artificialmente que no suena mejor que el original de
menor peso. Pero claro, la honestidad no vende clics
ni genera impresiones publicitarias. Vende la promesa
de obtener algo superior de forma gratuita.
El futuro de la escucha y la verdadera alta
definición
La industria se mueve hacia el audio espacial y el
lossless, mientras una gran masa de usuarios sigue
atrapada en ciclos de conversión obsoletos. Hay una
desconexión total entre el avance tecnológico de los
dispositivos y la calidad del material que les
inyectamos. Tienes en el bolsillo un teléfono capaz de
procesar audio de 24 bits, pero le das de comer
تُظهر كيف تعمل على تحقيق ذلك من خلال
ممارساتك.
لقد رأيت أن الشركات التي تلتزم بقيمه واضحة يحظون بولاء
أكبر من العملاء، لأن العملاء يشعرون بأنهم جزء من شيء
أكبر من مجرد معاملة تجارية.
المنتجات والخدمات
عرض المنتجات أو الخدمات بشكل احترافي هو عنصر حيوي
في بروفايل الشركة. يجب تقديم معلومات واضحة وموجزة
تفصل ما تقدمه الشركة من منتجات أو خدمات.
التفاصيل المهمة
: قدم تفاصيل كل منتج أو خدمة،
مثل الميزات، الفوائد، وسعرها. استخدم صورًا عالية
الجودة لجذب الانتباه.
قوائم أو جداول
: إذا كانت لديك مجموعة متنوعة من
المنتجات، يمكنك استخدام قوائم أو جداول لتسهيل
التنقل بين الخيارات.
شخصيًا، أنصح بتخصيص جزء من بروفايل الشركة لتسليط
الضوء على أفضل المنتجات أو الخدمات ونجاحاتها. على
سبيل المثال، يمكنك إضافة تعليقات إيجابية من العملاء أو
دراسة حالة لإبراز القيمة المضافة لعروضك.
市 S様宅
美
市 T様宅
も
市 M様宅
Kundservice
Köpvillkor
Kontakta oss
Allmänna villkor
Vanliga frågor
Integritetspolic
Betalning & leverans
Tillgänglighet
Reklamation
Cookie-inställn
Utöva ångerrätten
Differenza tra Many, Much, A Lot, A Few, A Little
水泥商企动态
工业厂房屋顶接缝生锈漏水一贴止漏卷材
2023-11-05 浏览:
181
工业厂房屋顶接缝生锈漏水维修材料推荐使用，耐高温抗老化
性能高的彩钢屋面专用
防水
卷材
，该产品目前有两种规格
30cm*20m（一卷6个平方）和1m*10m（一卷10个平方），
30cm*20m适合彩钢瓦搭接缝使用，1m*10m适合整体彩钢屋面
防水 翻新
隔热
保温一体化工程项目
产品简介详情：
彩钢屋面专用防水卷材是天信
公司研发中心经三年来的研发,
========
Activity: All lines from the one with "الجودة لجذب الانتباه." through the end of the material above are to be printed exactly, and only those.

Written response:
الجودة لجذب الانتباه.
قوائم أو جداول
: إذا كانت لديك مجموعة متنوعة من
المنتجات، يمكنك استخدام قوائم أو جداول لتسهيل
التنقل بين الخيارات.
شخصيًا، أنصح بتخصيص جزء من بروفايل الشركة لتسليط
الضوء على أفضل المنتجات أو الخدمات ونجاحاتها. على
سبيل المثال، يمكنك إضافة تعليقات إيجابية من العملاء أو
دراسة حالة لإبراز القيمة المضافة لعروضك.
市 S様宅
美
市 T様宅
も
市 M様宅
Kundservice
Köpvillkor
Kontakta oss
Allmänna villkor
Vanliga frågor
Integritetspolic
Betalning & leverans
Tillgänglighet
Reklamation
Cookie-inställn
Utöva ångerrätten
Differenza tra Many, Much, A Lot, A Few, A Little
水泥商企动态
工业厂房屋顶接缝生锈漏水一贴止漏卷材
2023-11-05 浏览:
181
工业厂房屋顶接缝生锈漏水维修材料推荐使用，耐高温抗老化
性能高的彩钢屋面专用
防水
卷材
，该产品目前有两种规格
30cm*20m（一卷6个平方）和1m*10m（一卷10个平方），
30cm*20m适合彩钢瓦搭接缝使用，1m*10m适合整体彩钢屋面
防水 翻新
隔热
保温一体化工程项目
产品简介详情：
彩钢屋面专用防水卷材是天信
公司研发中心经三年来的研发,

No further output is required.